Hackers Breach UC Berkeley Computer Database

May 11, 2009

University of California, Berkeley, officials said Friday that hackers infiltrated restricted computer databases, putting at risk health and other personal information on 160,000 students, alumni and others.

The university said data include Social Security numbers, birth dates, health insurance information and some medical records dating back to 1999. Personal medical records — such as patient diagnoses, treatments and therapies –were not compromised, officials said.

The databases also included personal information of parents, spouses and Mills College students who used or were eligible for Berkeley’s health services.

In all, 97,000 Social Security numbers were stolen, said Shelton Waggener, UC Berkeley’s associate vice chancellor for information technology and its chief information officer.

Social Security numbers can be used by identity thieves to access a person’s current credit history, or bank and credit card accounts, according to the California Office of Privacy Protection.

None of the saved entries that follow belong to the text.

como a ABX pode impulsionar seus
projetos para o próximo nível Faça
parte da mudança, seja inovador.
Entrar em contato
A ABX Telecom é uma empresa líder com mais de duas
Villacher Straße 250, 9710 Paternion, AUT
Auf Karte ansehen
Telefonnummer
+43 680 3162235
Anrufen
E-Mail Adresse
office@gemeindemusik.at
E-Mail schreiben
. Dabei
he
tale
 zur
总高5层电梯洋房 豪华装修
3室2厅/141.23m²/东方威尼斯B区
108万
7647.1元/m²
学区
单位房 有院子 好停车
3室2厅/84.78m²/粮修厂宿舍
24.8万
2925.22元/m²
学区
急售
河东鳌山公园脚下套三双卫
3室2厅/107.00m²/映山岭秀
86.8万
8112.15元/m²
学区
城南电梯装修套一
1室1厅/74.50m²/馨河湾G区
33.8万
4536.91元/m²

The numbers can also be used to open new bank and credit accounts, or even get a driver’s license in the victim’s name, privacy-protection officials warn.

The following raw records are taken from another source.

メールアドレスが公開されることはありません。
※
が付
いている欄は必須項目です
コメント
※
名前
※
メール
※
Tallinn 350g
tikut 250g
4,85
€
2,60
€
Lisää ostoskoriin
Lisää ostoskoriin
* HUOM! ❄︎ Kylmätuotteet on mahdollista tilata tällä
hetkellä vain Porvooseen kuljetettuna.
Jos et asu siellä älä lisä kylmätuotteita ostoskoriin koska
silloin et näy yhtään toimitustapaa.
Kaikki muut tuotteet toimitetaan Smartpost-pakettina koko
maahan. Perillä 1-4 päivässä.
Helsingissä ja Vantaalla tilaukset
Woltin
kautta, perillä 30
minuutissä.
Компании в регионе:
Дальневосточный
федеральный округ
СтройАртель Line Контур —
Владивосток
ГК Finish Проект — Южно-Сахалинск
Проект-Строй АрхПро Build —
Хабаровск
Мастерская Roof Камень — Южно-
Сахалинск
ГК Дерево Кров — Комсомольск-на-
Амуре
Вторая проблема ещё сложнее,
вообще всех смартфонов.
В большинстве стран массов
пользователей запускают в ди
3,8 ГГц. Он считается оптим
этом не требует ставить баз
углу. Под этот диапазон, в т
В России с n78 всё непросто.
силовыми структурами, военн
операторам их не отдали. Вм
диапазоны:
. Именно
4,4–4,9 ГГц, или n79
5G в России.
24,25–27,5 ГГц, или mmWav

The school has identified 160,000 total names in the database and contacted everyone regardless of whether their Social Security number also was compromised.

The server breach occurred on Oct. 6, 2008, and lasted until April 9, when campus staff performing routine maintenance found messages the school said were left by the hackers.

“The indications are that the hackers left messages to the system administrator taunting the system administrator that they had broken in,” Waggener said. “It’s a common hacker approach for identifying themselves.”

The school said it had traced the hackers’ computers to a number of overseas locations, including China, and turned that information over to the FBI and campus police. An outside Internet security firm has also been hired to conduct an audit of the school’s systems and its information security measures.

Although the breach was discovered April 9, former and current students did not receive e-mail notification of the hacks until Friday morning. The university said it took forensic technology experts until April 21 to figure out which databases were hacked.

“Since then a team of more than 20 people from across the campus have been working seven days a week to determine the exact scope and nature of the breach,” the school said.

It established a Web site at http://datatheft.berkeley.edu to answer questions about the incident.

Graduate student Kate Monroe, 27, said she was taking the school’s warning seriously and planned to have a free fraud alert added to her credit report.

“My mom has dealt with identity theft and it’s no joke,” Monroe said. “Getting her identity cleaned up has been nearly impossible.”

The school said May 9 it had not received any reports of identity theft from any students who were notified.

In March 2005, a thief walked into a UC Berkeley office and swiped a computer laptop containing personal information on nearly 100,000 alumni, graduate students and past applicants. Officials said that laptop was recovered before any personal information was breached.

Six months earlier, a computer hacker gained access to UC Berkeley research being done for the state Department of Social Services. Those files contained personal information of about 600,000 people.